We want comprehensive metrics and analysis that is able to provide beneficial data for the research field, which is multi-dimensional due to the many factors that can affect model performance.
Goals and Deliverables
Plan to Achieve
- Use PyTorch multi-process setup
- Create a full benchmark for how different sized models on different GPUs perform and find possible areas of improvement.
- There are multiple combinations of different models and GPUs that we want to analyze to see how performance metrics are impacted.
- For each combination we will obtain the following metrics: latency, throughput, tail latency, slowdown, fairness, SM utliziation, TensorCore utilization, bandwidth utilization.
- The combinations of models we will be testing on are small model, big model, small + big models.
- For these models we will also vary the the models that are arithmeticlly intensive and models that are bandwidth limited.

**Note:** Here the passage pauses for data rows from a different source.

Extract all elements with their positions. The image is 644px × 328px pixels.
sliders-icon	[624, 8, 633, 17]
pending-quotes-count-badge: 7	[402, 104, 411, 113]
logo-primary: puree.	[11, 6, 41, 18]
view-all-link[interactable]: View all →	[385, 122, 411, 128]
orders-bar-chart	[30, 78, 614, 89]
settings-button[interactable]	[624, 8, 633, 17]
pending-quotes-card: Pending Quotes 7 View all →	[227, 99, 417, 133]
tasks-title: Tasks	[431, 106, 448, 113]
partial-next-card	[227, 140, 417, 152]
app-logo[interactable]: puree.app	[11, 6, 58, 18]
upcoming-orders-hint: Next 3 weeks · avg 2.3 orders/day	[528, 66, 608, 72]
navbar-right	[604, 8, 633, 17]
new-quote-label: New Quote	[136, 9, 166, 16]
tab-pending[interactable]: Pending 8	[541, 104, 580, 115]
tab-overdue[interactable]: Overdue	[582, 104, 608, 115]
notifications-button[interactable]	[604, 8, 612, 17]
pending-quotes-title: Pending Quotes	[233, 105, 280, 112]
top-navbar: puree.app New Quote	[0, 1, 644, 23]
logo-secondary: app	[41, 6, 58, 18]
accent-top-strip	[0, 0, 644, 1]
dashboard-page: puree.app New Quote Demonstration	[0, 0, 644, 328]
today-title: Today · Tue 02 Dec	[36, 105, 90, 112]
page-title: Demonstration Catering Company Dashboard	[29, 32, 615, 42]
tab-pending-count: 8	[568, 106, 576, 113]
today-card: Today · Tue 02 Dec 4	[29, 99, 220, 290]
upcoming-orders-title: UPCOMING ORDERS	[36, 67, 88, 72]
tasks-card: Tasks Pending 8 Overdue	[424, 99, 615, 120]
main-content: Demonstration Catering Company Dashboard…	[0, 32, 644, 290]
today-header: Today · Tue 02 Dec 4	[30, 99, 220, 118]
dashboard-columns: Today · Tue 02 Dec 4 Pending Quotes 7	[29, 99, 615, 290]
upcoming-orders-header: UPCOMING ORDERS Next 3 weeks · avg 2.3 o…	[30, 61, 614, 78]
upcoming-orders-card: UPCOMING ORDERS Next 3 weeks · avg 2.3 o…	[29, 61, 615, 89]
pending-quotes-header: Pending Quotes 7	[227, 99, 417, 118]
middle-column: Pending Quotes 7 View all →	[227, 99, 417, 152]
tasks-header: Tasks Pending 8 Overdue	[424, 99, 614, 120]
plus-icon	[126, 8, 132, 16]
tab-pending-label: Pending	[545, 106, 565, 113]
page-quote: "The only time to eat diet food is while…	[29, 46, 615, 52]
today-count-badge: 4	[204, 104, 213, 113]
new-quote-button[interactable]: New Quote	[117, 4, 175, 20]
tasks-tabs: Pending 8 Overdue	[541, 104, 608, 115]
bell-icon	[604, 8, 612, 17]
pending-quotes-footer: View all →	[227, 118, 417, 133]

- We hope to find patterns in the different bottlenecks of the varying combinations of models, and provide key insights for how to improve performance. Specifically, we want to find patterns for how the GPU usage and model performance can be optimized in terms of efficiency and latency, which are key metrics for real world metrics. Some questions that we hope to find answers for what are key bottlenecks that programmers need to watch out for, and what are posssible research areas for improving performance.
Hope to Achieve:
- Use vLLM for inference serving
- Create a scheduler or theoretical scheduler for the models on different GPUs to optimize GPU utilization and performance that controls launch order or batch grouping. This would be creating a wrapper of some sort for kernel launches and inference handling, which would allow for more optimized usage of the GPU. The scheduler would be optimized for multi model inference on a single GPU. See how this compares to default CUDA.

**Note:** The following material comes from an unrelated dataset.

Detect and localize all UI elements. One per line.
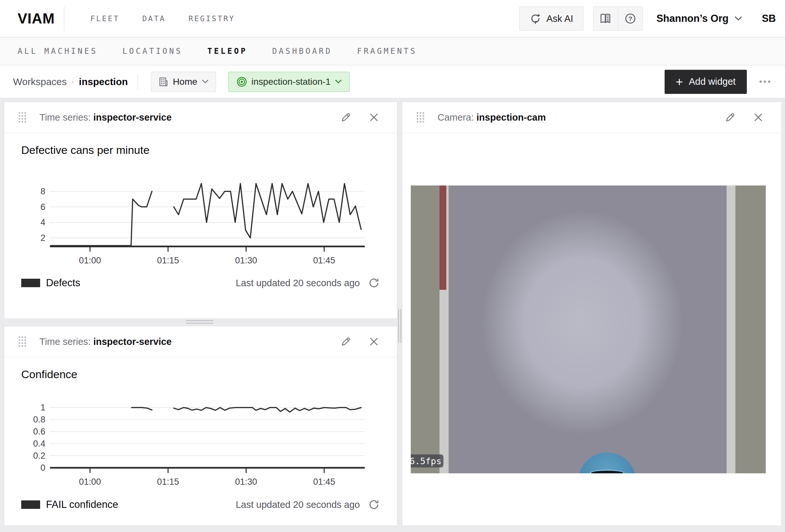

- Predictive modeling via a queueing-based model to estimate interference
Platform
Tools: C++, Python, NVIDIA GeForce RTX 2080, NVIDIA V100, Other research GPUs like A100, Nsight Systems.
Models: GPT-2, BERT, LLAMA, DeepSeek, YOLO
Most models can be run through C++ and Python, which have many libraries for gathering metrics. We will will also be using a variety of different GPUs in order to explore how mult-tenancy can impact GPUs with varying power. We also want to run varying sized models to see how parameter count and model size affect multi-tenancy results. The models that we chose vary in size and use cases, which will allow for more complex analysis and experiments for real world use cases.

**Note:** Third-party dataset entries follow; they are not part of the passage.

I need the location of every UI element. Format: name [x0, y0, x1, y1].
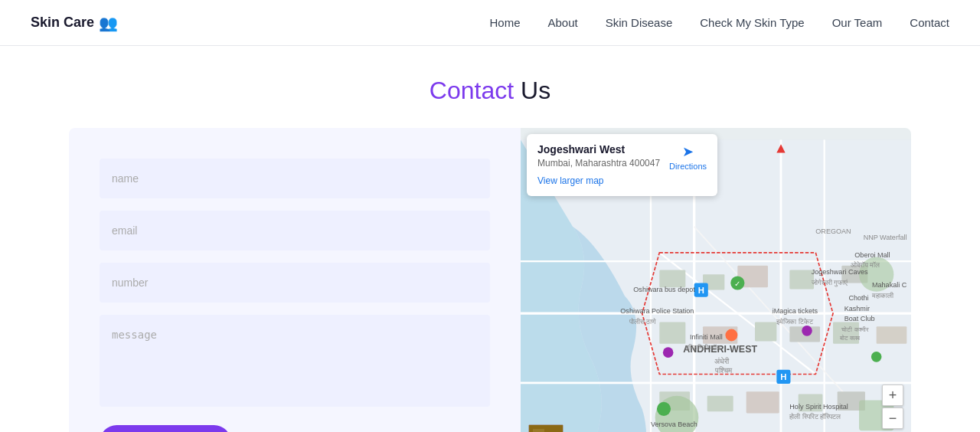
svg-text:Holy Spirit Hospital: Holy Spirit Hospital: [789, 403, 848, 411]
message-input[interactable]: [100, 315, 490, 407]
svg-text:इन्फिनिटी मॉल: इन्फिनिटी मॉल: [684, 344, 720, 352]
svg-text:H: H: [698, 286, 704, 295]
svg-text:Kashmir: Kashmir: [844, 305, 870, 313]
svg-text:Infiniti Mall: Infiniti Mall: [690, 333, 723, 341]
directions-button[interactable]: ➤ Directions: [669, 143, 707, 171]
svg-text:चोटी कश्मीर: चोटी कश्मीर: [841, 326, 868, 333]
page-title-highlight: Contact: [430, 77, 514, 104]
svg-text:Jogeshwari Caves: Jogeshwari Caves: [812, 268, 868, 276]
location-name: Jogeshwari West: [537, 143, 660, 155]
directions-icon: ➤: [682, 143, 694, 160]
svg-text:इमेजिका टिकेट: इमेजिका टिकेट: [776, 317, 814, 326]
svg-text:ओबेरॉय मॉल: ओबेरॉय मॉल: [851, 260, 880, 269]
svg-text:जोगेश्वरी गुफाएं: जोगेश्वरी गुफाएं: [811, 278, 848, 287]
svg-text:Oshiwara Police Station: Oshiwara Police Station: [620, 307, 694, 315]
svg-text:महाकाली: महाकाली: [871, 292, 894, 299]
page-title-rest: Us: [514, 77, 550, 104]
svg-text:Oshiwara bus depot: Oshiwara bus depot: [633, 286, 695, 293]
view-larger-map-link[interactable]: View larger map: [537, 175, 603, 186]
nav-about[interactable]: About: [548, 16, 578, 29]
main-content: Contact Us Send Message: [0, 46, 980, 432]
svg-text:Mahakali C: Mahakali C: [872, 281, 907, 289]
svg-text:Boat Club: Boat Club: [844, 315, 875, 322]
send-message-button[interactable]: Send Message: [100, 425, 231, 432]
svg-point-44: [802, 326, 812, 336]
page-title: Contact Us: [61, 77, 919, 105]
svg-text:OREGOAN: OREGOAN: [815, 227, 851, 235]
map-controls: + −: [882, 385, 903, 429]
svg-text:होली स्पिरिट हॉस्पिटल: होली स्पिरिट हॉस्पिटल: [789, 412, 841, 421]
svg-rect-10: [659, 270, 685, 288]
svg-text:Chothi: Chothi: [848, 294, 868, 302]
svg-rect-23: [746, 391, 779, 413]
svg-point-43: [725, 329, 737, 342]
nav-check-skin[interactable]: Check My Skin Type: [700, 16, 804, 29]
nav-contact[interactable]: Contact: [910, 16, 949, 29]
nav: Home About Skin Disease Check My Skin Ty…: [489, 16, 949, 29]
svg-point-42: [657, 402, 671, 416]
svg-point-46: [871, 352, 882, 362]
logo[interactable]: Skin Care 👥: [31, 14, 118, 32]
map-thumbnail: [528, 424, 564, 432]
map-popup-info: Jogeshwari West Mumbai, Maharashtra 4000…: [537, 143, 660, 187]
zoom-in-button[interactable]: +: [882, 385, 903, 406]
svg-text:NNP Waterfall: NNP Waterfall: [864, 234, 907, 241]
svg-text:पोलीस ठाणे: पोलीस ठाणे: [629, 317, 657, 326]
name-input[interactable]: [100, 159, 490, 198]
contact-layout: Send Message: [69, 128, 911, 432]
directions-label: Directions: [669, 162, 707, 171]
map-popup: Jogeshwari West Mumbai, Maharashtra 4000…: [527, 134, 717, 196]
svg-rect-15: [659, 322, 685, 344]
contact-form: Send Message: [69, 128, 521, 432]
svg-text:Versova Beach: Versova Beach: [651, 421, 697, 428]
svg-rect-20: [877, 326, 907, 344]
map-section: ANDHERI-WEST अंधेरी पश्चिम ANDHERI EAST …: [521, 128, 911, 432]
logo-icon: 👥: [99, 14, 118, 32]
svg-rect-17: [755, 322, 776, 342]
header: Skin Care 👥 Home About Skin Disease Chec…: [0, 0, 980, 46]
number-input[interactable]: [100, 263, 490, 303]
nav-skin-disease[interactable]: Skin Disease: [606, 16, 673, 29]
nav-home[interactable]: Home: [489, 16, 520, 29]
svg-rect-13: [789, 270, 814, 290]
svg-rect-22: [707, 396, 733, 411]
email-input[interactable]: [100, 211, 490, 250]
svg-text:iMagica tickets: iMagica tickets: [773, 307, 818, 315]
location-address: Mumbai, Maharashtra 400047: [537, 158, 660, 169]
svg-text:Oberoi Mall: Oberoi Mall: [854, 251, 890, 259]
svg-text:✓: ✓: [734, 280, 740, 288]
nav-our-team[interactable]: Our Team: [832, 16, 883, 29]
zoom-out-button[interactable]: −: [882, 407, 903, 429]
svg-point-45: [663, 347, 674, 358]
svg-text:H: H: [780, 372, 786, 381]
svg-rect-77: [533, 429, 544, 432]
svg-text:अंधेरी: अंधेरी: [714, 357, 730, 365]
svg-text:बोट क्लब: बोट क्लब: [839, 334, 861, 342]
logo-text: Skin Care: [31, 15, 94, 31]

Using GPUs is the natural choice since most models in deployment run on GPUs and utilize resources like Tensor Cores and SMs. Additionally, Nvidia’s tooling provides good visibility into kernel-level interactions.
Schedule
Week of Nov 17th: Explore research in this area and understand how to run and benchmark the different models Understand how to use MPS and running multiple models with batch requests. Set up infrastructure/ environment for running multiple models concurrently, controlling batch sizes, timing and logging.
Week of Nov 24th: Obtain different benchmarks for the models. Start with isolated base lines (model running alone), before investigating different combinations and variables. Collect Nsight data (if available).
Week of Dec 1st: Analyze the data and find possible areas of optimization. Possibly create scheduler or scheduling ideas. Write up insights and patterns.